Тед Сингер и Шерри Голд явно намного моложе меня, но спорить с подобными доводами бесполезно. Я возвращаюсь на свое место, и медсестра называет мое имя – пора в смотровую, раздеваться.
Доктор Ван Несс немного моложе меня, он выглядит знатоком и одновременно самозванцем, словно медик из какого-нибудь телесериала. Спрашивает, на что я жалуюсь, и я объясняю, что живу в то время, когда он и все остальные уже умерли; у меня был инсульт, и я нуждаюсь в его помощи.
– Сколько вам лет, мистер Вир?
Я ему говорю. (Выдаю наилучшее предположение.)

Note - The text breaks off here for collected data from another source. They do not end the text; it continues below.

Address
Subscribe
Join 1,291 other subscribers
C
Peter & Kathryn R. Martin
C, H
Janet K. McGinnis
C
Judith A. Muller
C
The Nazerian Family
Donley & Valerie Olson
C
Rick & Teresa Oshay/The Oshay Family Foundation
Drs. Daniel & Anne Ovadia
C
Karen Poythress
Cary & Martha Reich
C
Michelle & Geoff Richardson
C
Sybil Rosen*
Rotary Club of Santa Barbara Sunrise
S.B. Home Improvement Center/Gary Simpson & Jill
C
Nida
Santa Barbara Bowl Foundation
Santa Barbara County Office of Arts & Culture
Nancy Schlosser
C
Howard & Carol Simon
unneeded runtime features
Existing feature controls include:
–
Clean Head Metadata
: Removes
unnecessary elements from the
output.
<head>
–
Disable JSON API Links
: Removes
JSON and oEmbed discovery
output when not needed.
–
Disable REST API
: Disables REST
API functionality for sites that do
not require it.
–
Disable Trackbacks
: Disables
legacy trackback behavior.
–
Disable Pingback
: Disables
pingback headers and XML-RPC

Он издает какой-то тихий звук, потом открывает папку, которую носит с собой, и сообщает, когда у меня день рождения. В мае, и в саду устроили праздник, якобы для меня. Мне пять лет. Сад – боковой двор, окруженный высокой живой изгородью. Полагаю, даже по меркам взрослых двор большой, достаточно просторный для бадминтона или крокета, хотя и не для того и другого сразу; для пятилетнего мальчишки он огромен. Дети приезжают в угловатых, тряских автомобилях, словно игрушки, которые доставляют в грузовичках; девочки в розовых кружевных платьях, мальчики – в белых рубашках и темно-синих шортах. У одного мальчика есть кепка, которую мы закидываем в ежевику.

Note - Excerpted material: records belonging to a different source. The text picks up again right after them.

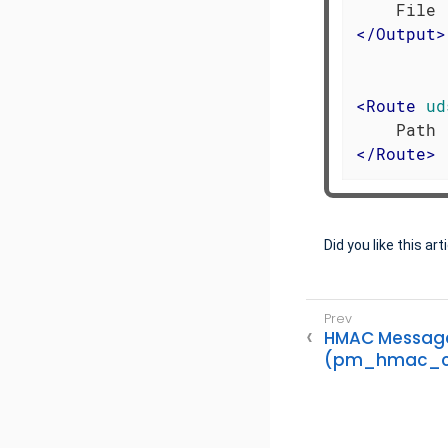
</
Output
>
<
Route
ud
</
Route
>
Did you like this art
HMAC Message 
(pm_hmac_c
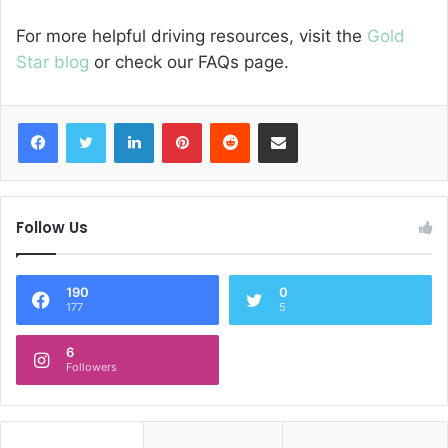
For more helpful driving resources, visit the
Gold
Star blog
or check our FAQs page.
Facebook
Twitter
LinkedIn
Pinterest
Reddit
Share via Email
Follow Us
190
0
177
5
6
Followers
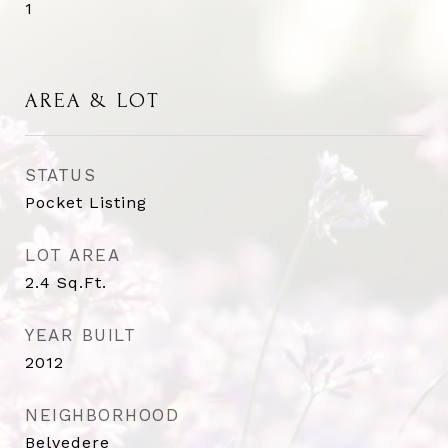
1
AREA & LOT
STATUS
Pocket Listing
LOT AREA
2.4
Sq.Ft.
YEAR BUILT
2012
NEIGHBORHOOD
Belvedere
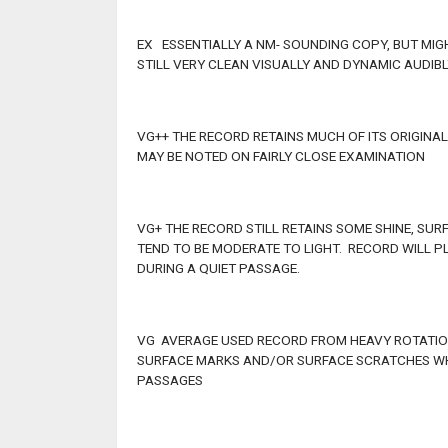
EX ESSENTIALLY A NM- SOUNDING COPY, BUT MI
STILL VERY CLEAN VISUALLY AND DYNAMIC AUDIBL
VG++ THE RECORD RETAINS MUCH OF ITS ORIGINA
MAY BE NOTED ON FAIRLY CLOSE EXAMINATION
VG+ THE RECORD STILL RETAINS SOME SHINE, SU
TEND TO BE MODERATE TO LIGHT. RECORD WILL P
DURING A QUIET PASSAGE.
VG AVERAGE USED RECORD FROM HEAVY ROTATION
SURFACE MARKS AND/OR SURFACE SCRATCHES WHI
PASSAGES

Сегодня весна – время года, которое на Среднем Западе может продлиться меньше недели, вынуждая жонкилии поникнуть от жары еще до того, как раскроются бутоны; так или иначе, это весна, настоящая весна, и ветер треплет первые одуванчики в честь их дня рождения, дескать, расти большой, не будь лапшой. Платья матерей на ладонь выше щиколоток и, как правило, неброских цветов; они предпочитают широкополые шляпы с низкой тульей и гагатовые бусы. Ветер норовит всколыхнуть то одну юбку, то другую, и женщины со смехом наклоняются, хватая одной рукой подол, другой – хлопающие поля шляпы; их бусы тренькают, словно занавески в тунисском борделе.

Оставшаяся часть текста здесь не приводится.